1995年の暮れ、Microsoftから発売されたWindows 95を買い求める人々。その光景はメディアでも大々的に取り上げられた
写真提供:朝日新聞社

日本で初めての携帯電話「ショルダーホン」が発売されてから、約30年が過ぎました。そして携帯の進化と同時に、私たちのコミュニケーションも大きく変化してきました。携帯電話の歴史は、コミュニケーションの変遷の歴史でもあるんです。

では、一体どんなふうに変化してきたのでしょう?

連載の第6回は、1996〜1993年までさかのぼってみましょう。

「携帯」という言葉は、本来は「身につけたり、手に持ったりすること」という意味。ですが、いつの頃からか「携帯電話」を指すようになりました。

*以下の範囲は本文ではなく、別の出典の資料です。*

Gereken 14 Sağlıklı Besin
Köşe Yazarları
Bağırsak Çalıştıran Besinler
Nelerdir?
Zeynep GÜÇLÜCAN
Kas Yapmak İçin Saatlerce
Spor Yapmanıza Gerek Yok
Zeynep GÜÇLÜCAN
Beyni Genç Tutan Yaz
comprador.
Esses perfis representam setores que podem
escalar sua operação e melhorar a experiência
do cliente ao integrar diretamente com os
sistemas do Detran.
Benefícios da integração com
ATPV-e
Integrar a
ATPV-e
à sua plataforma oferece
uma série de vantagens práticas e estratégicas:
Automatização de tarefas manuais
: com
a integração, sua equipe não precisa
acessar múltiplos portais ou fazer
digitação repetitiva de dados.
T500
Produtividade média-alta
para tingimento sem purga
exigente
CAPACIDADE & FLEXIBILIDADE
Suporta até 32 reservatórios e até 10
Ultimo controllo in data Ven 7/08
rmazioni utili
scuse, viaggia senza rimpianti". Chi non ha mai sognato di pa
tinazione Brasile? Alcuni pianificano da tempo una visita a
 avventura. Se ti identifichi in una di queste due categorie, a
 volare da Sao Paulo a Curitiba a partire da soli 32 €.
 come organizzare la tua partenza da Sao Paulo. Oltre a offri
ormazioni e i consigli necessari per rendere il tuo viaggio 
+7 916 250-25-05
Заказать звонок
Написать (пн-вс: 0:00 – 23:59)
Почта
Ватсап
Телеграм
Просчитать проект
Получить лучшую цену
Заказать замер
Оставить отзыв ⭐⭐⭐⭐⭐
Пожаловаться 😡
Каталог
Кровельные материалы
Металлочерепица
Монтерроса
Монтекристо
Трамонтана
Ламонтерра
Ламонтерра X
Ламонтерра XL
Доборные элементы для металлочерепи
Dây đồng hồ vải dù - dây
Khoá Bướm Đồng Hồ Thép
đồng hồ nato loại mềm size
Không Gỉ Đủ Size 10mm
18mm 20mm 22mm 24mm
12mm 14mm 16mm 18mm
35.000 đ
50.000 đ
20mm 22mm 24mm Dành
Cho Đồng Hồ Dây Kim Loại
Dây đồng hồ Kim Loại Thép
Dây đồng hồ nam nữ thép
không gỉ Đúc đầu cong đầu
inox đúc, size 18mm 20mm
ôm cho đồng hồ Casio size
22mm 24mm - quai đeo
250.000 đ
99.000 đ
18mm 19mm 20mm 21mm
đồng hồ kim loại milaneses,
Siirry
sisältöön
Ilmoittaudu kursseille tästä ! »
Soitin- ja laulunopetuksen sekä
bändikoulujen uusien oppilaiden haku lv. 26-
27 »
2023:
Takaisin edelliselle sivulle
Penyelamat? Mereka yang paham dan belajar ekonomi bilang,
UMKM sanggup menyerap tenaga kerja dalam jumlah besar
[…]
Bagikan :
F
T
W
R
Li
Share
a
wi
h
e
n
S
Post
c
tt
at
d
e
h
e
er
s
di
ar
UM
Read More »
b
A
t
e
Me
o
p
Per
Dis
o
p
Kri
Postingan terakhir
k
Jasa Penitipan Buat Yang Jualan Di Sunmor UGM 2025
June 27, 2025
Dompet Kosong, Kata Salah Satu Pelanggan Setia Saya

そもそもは多忙なエグゼクティブが、いついかなる時でも連絡を取れるように活用し始めたビジネスツールでした。が、この時期、同じく単なるビジネスツールだったポケベルが女子高生のコミュニケーションツールとして人気を集め、携帯電話も若者たちにとって憧れのアイテムへと変わってきました。そして、契約の方式や料金形態が見直され、現実に手が届くようになってきたのもこの時代。「ケータイ」は「家の電話から家の電話」に縛られていた若者たちの通信スタイルを一気に自由にしたのです。

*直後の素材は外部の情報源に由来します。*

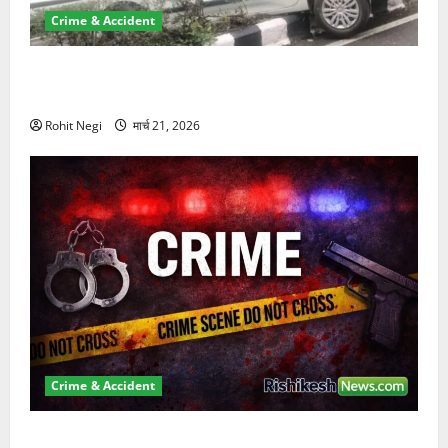
Crime & Accident
दून में रफ्तार का कहर! 120 Km/h थार ने स्कूटी सवारों को
कुचला, एक की मौत
Rohit Negi
मार्च 21, 2026
Crime & Accident
ऋषिकेश में बड़ा प्रॉपर्टी फ्रॉड! 100 रुपये के स्टांप पेपर पर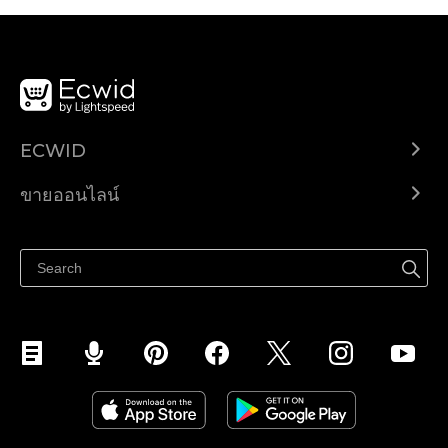
ECWID
Ecwid.com
ขายออนไลน์
ราคา
ขายได้ทุกที่
ศูนย์ช่วยเหลือ
ขายบนเฟสบุ๊ค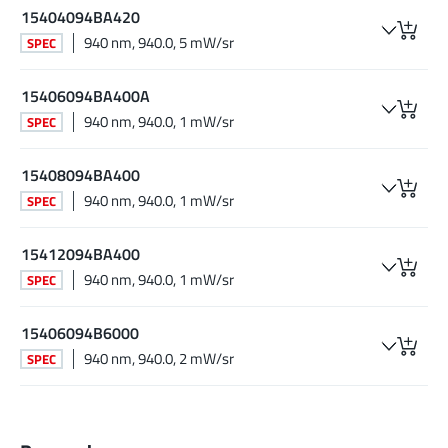
15404094BA420
940 nm, 940.0, 5 mW/sr
SPEC
15406094BA400A
940 nm, 940.0, 1 mW/sr
SPEC
15408094BA400
940 nm, 940.0, 1 mW/sr
SPEC
15412094BA400
940 nm, 940.0, 1 mW/sr
SPEC
15406094B6000
940 nm, 940.0, 2 mW/sr
SPEC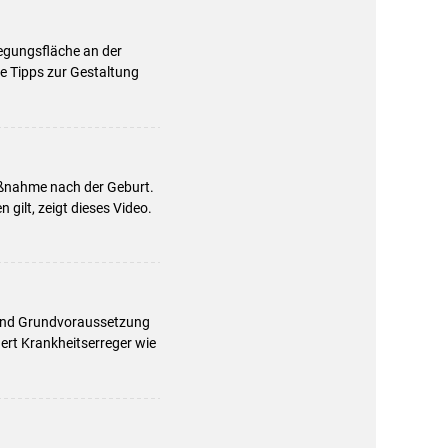
egungsfläche an der
he Tipps zur Gestaltung
aßnahme nach der Geburt.
gilt, zeigt dieses Video.
d und Grundvoraussetzung
dert Krankheitserreger wie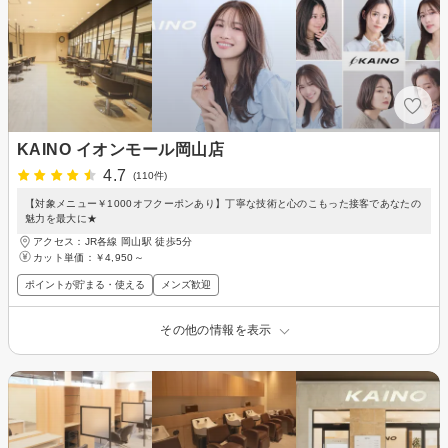
KAINO イオンモール岡山店
4.7
(110件)
【対象メニュー￥1000オフクーポンあり】丁寧な技術と心のこもった接客であなたの
魅力を最大に★
アクセス：JR各線 岡山駅 徒歩5分
カット単価：
￥4,950～
ポイントが貯まる・使える
メンズ歓迎
その他の情報を表示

かつて、ある著名な小説家が主張したことがあります。「略するのであれば"携電"とすべきだ」と。「ケータイ」だと、「電話」の要素がなくなってしまうから。でも実は「ケータイ」で正解だったのかもしれません。携帯電話はこの時、単につながって話せればいいというだけの存在ではなく、さまざまな特徴を持ち始め、特殊なデバイスへと変わり始めていたんですから。

携帯電話がすべて「レンタル」だった時代

携帯端末売り切り制がスタートした当時の、旧IDOの店舗(写真提供:朝日新聞社)

みなさん知ってます? 1993年ごろ、携帯電話って全部レンタルだったんです。保証金や加入料が必要で、携帯電話の基本使用料も1万円以上。通話料金も今よりもグッと高くて、まだまだ携帯は「特別なもの」だったんです。

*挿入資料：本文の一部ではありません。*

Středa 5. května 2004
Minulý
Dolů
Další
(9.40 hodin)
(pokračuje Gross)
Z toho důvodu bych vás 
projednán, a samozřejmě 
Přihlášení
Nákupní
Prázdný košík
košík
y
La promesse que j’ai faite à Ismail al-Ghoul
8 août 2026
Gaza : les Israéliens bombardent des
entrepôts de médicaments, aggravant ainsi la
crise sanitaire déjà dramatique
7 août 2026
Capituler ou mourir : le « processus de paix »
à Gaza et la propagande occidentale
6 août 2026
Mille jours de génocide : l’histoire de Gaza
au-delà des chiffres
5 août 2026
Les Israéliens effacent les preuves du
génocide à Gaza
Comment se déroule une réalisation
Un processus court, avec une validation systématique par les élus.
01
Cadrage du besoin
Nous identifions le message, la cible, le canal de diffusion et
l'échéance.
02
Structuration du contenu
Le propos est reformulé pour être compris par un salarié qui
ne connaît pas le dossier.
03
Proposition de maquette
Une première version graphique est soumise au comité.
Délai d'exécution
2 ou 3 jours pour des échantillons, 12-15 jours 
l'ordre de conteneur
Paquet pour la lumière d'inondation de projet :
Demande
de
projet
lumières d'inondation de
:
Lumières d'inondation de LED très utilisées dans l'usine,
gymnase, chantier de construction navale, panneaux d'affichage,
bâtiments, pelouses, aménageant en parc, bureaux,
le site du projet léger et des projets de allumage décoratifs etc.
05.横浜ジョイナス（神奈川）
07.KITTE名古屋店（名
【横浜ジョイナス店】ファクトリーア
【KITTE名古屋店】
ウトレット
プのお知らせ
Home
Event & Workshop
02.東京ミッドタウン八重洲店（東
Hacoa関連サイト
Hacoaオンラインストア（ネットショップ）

変化が訪れたのは94年。携帯端末売り切り制がスタートして、好きな機種を自由に"買える"ようになりました。保証金は不要になりましたが、それでも加入料が3〜4万円、端末の価格は10万円前後、さらに諸経費で、携帯電話を持つための初期費用はおおよそ15万円ほどかかったものです。

この頃、若者たちのコミュニケーションツールの中心はポケベルでした。 「0840」とか「114106」とか「33414」とか、数字の並びをメッセージとして送り合うわけです。意味はそれぞれ 「おはよう」「あいしてる」と「さみしいよ」です。

その後、ポケベルは日本語を表示できるようになり、恐るべきスピードでプッシュホンから入力する超絶技巧の女子高生なども現れました。そうそう、ドラマ『ポケベルが鳴らなくて』(日本テレビ)とその主題歌がヒットしたのが93年でしたね。

当然ですが、ポケベルって受信専用。受け取ったメッセージへの返信を相手のポケベルに、また暗号やらカタカナで打ち返していたわけです。そんな当時の若者たちへの救いの手となったのがPHS。彼らはピー・エイチ・エスとは呼びません。「ピッチ」です。念のため発音は「ピッチ(↓)」ではありません。「ピッチ(↑)」です。「ベル友」や「ポケベル打ち」という呼び方もこの頃を象徴する言葉です。

そして一気に加入者が増えた。

写真提供:朝日新聞社

PHSのサービスがスタートしたのが95年。コードレスホンの子機の仕組みを利用した規格で、とにかく加入料も基本料金も安く、通話料は公衆電話とあまり変わらず、ポケベルユーザーだった若者たちに圧倒的に支持されるようになります。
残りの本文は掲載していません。